## Exercise requirements
Write out the data word for word and drop any picture you find.

## Data for this task

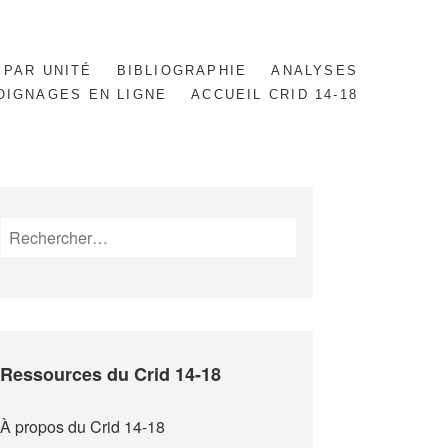
 PAR UNITÉ
BIBLIOGRAPHIE
ANALYSES
OIGNAGES EN LIGNE
ACCUEIL CRID 14-18
Rechercher :
Ressources du Crid 14-18
À propos du Crid 14-18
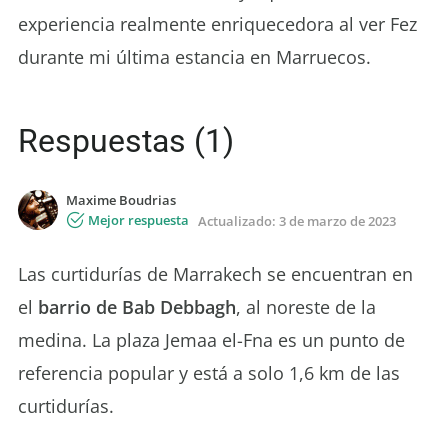
experiencia realmente enriquecedora al ver Fez
durante mi última estancia en Marruecos.
Respuestas (1)
Maxime Boudrias
Mejor respuesta
Actualizado:
3 de marzo de 2023
Las curtidurías de Marrakech se encuentran en
el
barrio de Bab Debbagh
, al noreste de la
medina. La plaza Jemaa el-Fna es un punto de
referencia popular y está a solo 1,6 km de las
curtidurías.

## Output for this exercise
 PAR UNITÉ
BIBLIOGRAPHIE
ANALYSES
OIGNAGES EN LIGNE
ACCUEIL CRID 14-18
Rechercher :
Ressources du Crid 14-18
À propos du Crid 14-18
experiencia realmente enriquecedora al ver Fez
durante mi última estancia en Marruecos.
Respuestas (1)
Maxime Boudrias
Mejor respuesta
Actualizado:
3 de marzo de 2023
Las curtidurías de Marrakech se encuentran en
el
barrio de Bab Debbagh
, al noreste de la
medina. La plaza Jemaa el-Fna es un punto de
referencia popular y está a solo 1,6 km de las
curtidurías.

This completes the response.